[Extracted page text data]
=== Section Start ===
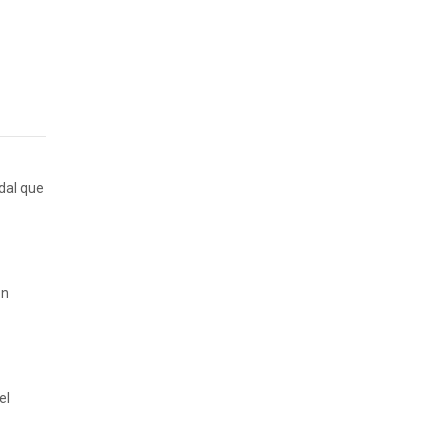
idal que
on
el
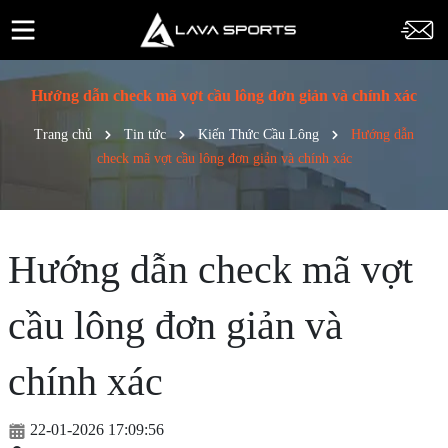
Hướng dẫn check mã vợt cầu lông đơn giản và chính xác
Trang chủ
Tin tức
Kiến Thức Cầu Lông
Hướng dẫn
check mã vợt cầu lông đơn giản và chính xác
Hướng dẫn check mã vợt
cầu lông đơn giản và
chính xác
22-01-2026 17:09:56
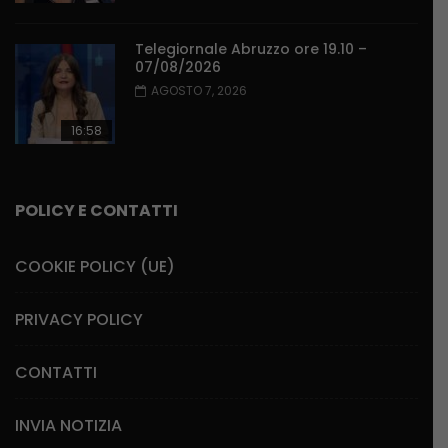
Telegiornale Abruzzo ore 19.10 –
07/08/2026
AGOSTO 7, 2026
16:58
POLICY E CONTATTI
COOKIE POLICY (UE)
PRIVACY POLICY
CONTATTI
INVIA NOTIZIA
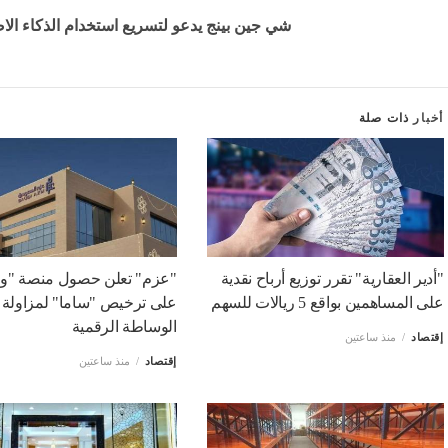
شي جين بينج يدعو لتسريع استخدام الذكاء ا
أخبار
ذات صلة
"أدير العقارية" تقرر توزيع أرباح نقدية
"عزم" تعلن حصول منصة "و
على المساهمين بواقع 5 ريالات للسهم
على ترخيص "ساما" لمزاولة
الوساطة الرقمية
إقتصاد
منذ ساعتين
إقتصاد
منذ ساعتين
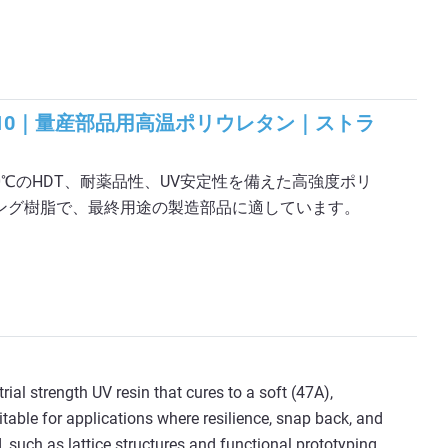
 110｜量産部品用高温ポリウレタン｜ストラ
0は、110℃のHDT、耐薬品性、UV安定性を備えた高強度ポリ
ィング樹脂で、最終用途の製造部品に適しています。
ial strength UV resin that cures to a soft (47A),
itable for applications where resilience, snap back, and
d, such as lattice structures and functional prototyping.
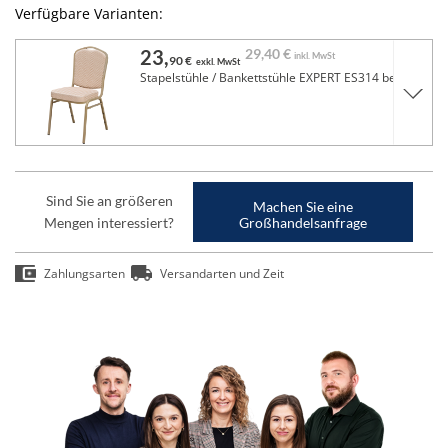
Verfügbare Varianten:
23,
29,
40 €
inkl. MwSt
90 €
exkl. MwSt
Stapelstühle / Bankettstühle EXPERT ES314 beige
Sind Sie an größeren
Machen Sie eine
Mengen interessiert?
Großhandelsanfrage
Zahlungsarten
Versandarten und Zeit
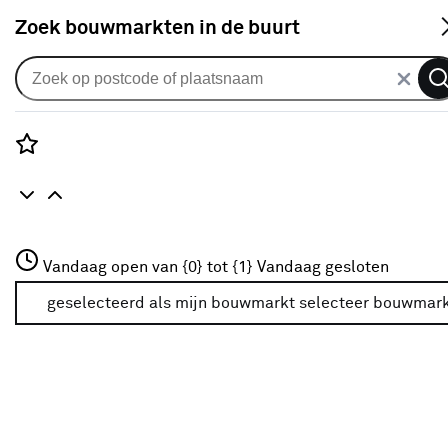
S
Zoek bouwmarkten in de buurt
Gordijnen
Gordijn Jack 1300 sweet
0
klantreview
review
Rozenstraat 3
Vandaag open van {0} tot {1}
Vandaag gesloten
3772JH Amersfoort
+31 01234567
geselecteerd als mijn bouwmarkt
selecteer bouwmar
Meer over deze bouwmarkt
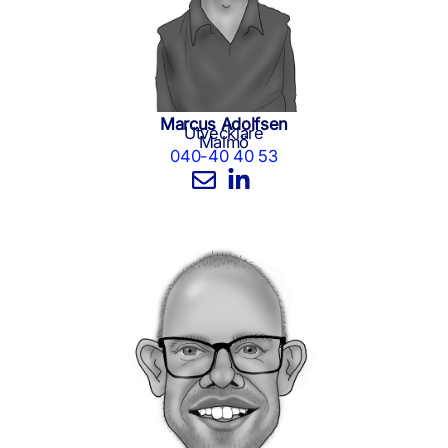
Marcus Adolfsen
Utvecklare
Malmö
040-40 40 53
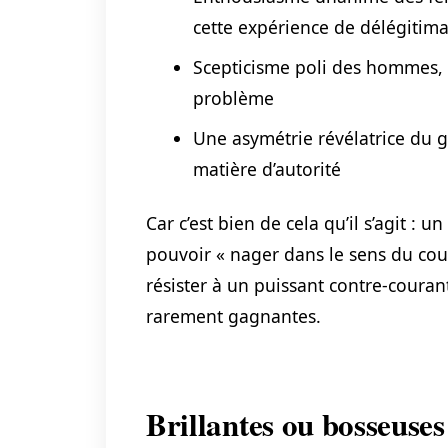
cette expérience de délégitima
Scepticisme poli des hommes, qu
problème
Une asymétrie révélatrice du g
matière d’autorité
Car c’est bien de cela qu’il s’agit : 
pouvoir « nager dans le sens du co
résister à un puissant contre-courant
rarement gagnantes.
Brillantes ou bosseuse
=== Section End ===
## Goal of the exercise
Pictures stay out; reproduce every line of the records exactly.

## Exercise result
idal que
on
el
Hướng dẫn check mã vợt cầu lông đơn giản và chính xác
Trang chủ
Tin tức
Kiến Thức Cầu Lông
Hướng dẫn
check mã vợt cầu lông đơn giản và chính xác
Hướng dẫn check mã vợt
cầu lông đơn giản và
chính xác
22-01-2026 17:09:56
Telegiornale Abruzzo ore 19.10 –
07/08/2026
AGOSTO 7, 2026
16:58
POLICY E CONTATTI
COOKIE POLICY (UE)
PRIVACY POLICY
CONTATTI
INVIA NOTIZIA
شي جين بينج يدعو لتسريع استخدام الذكاء ا
أخبار
ذات صلة
"أدير العقارية" تقرر توزيع أرباح نقدية
"عزم" تعلن حصول منصة "و
على المساهمين بواقع 5 ريالات للسهم
على ترخيص "ساما" لمزاولة
الوساطة الرقمية
إقتصاد
منذ ساعتين
إقتصاد
منذ ساعتين
 110｜量産部品用高温ポリウレタン｜ストラ
0は、110℃のHDT、耐薬品性、UV安定性を備えた高強度ポリ
ィング樹脂で、最終用途の製造部品に適しています。
ial strength UV resin that cures to a soft (47A),
itable for applications where resilience, snap back, and
d, such as lattice structures and functional prototyping.
Verfügbare Varianten:
23,
29,
40 €
inkl. MwSt
90 €
exkl. MwSt
Stapelstühle / Bankettstühle EXPERT ES314 beige
Sind Sie an größeren
Machen Sie eine
Mengen interessiert?
Großhandelsanfrage
Zahlungsarten
Versandarten und Zeit
S
Zoek bouwmarkten in de buurt
Gordijnen
Gordijn Jack 1300 sweet
0
klantreview
review
Rozenstraat 3
Vandaag open van {0} tot {1}
Vandaag gesloten
3772JH Amersfoort
+31 01234567
geselecteerd als mijn bouwmarkt
selecteer bouwmar
Meer over deze bouwmarkt
Marcus Adolfsen
Utvecklare
Malmö
040-40 40 53
cette expérience de délégitima
Scepticisme poli des hommes, qu
problème
Une asymétrie révélatrice du g
matière d’autorité
Car c’est bien de cela qu’il s’agit : 
pouvoir « nager dans le sens du co
résister à un puissant contre-courant
rarement gagnantes.
Brillantes ou bosseuse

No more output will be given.